══ LISTED ENTRIES ══

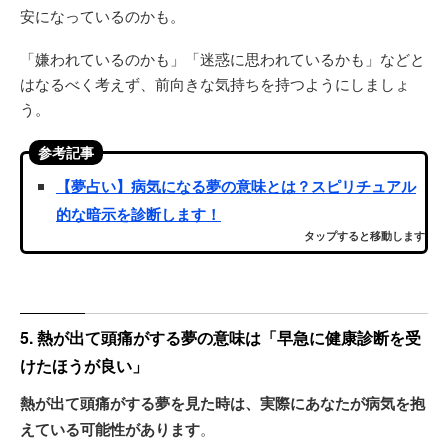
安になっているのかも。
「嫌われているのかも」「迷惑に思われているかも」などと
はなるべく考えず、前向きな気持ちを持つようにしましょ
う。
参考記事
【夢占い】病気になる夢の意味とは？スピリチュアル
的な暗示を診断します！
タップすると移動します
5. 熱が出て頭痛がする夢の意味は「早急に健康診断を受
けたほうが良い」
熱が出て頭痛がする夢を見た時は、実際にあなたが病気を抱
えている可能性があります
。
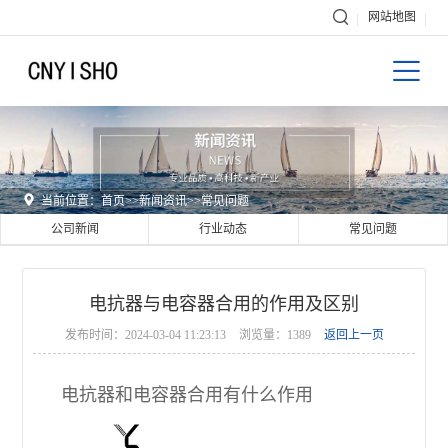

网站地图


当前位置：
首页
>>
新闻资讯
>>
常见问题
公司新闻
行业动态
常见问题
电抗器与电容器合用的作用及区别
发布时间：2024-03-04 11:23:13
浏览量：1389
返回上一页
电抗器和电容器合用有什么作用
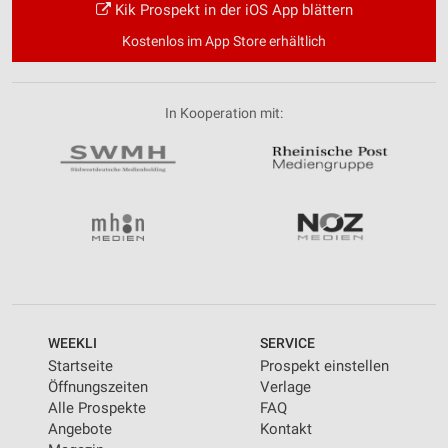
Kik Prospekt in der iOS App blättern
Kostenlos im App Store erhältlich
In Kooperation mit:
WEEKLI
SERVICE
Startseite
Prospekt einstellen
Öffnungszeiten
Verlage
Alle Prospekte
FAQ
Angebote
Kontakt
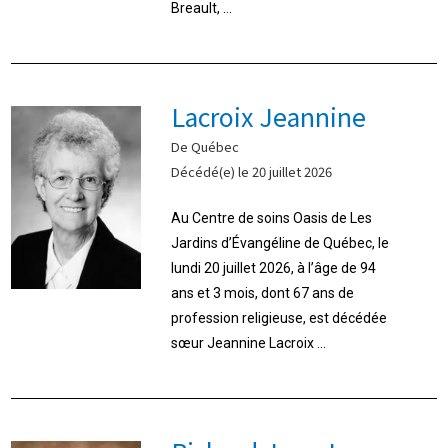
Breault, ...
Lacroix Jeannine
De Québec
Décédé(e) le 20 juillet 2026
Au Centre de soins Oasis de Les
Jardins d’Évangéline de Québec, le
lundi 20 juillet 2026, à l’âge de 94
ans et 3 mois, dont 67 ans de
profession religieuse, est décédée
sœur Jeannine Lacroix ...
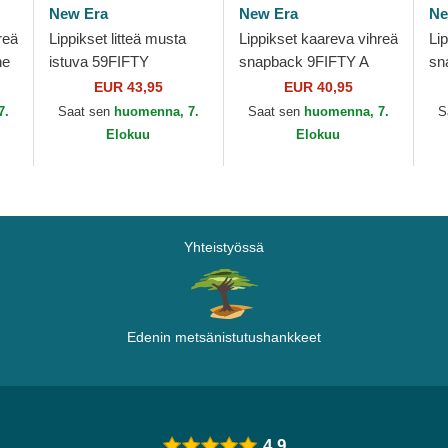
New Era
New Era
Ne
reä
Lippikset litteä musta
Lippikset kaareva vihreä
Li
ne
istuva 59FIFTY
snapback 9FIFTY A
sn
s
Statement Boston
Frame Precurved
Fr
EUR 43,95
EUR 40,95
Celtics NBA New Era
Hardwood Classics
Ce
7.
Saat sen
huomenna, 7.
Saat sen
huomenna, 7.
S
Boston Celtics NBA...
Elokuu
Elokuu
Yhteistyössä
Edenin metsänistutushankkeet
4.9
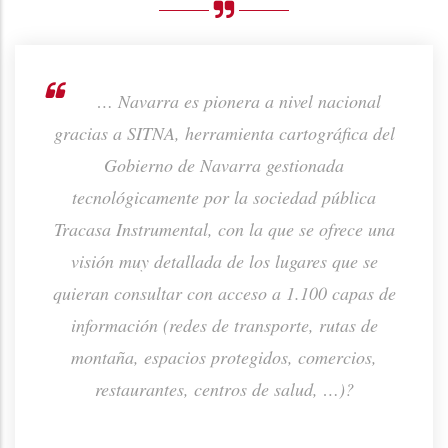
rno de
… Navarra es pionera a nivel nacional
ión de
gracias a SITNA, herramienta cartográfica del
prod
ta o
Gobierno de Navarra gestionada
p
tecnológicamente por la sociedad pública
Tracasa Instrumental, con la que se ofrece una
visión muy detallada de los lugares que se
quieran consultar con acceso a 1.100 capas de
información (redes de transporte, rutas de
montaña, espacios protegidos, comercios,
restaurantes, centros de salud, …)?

═══

**WHAT IS BEING ASKED:** Where a line of the data above includes "Jeannine", copy that line.

**FINAL ANSWER:**
Lacroix Jeannine
sœur Jeannine Lacroix ...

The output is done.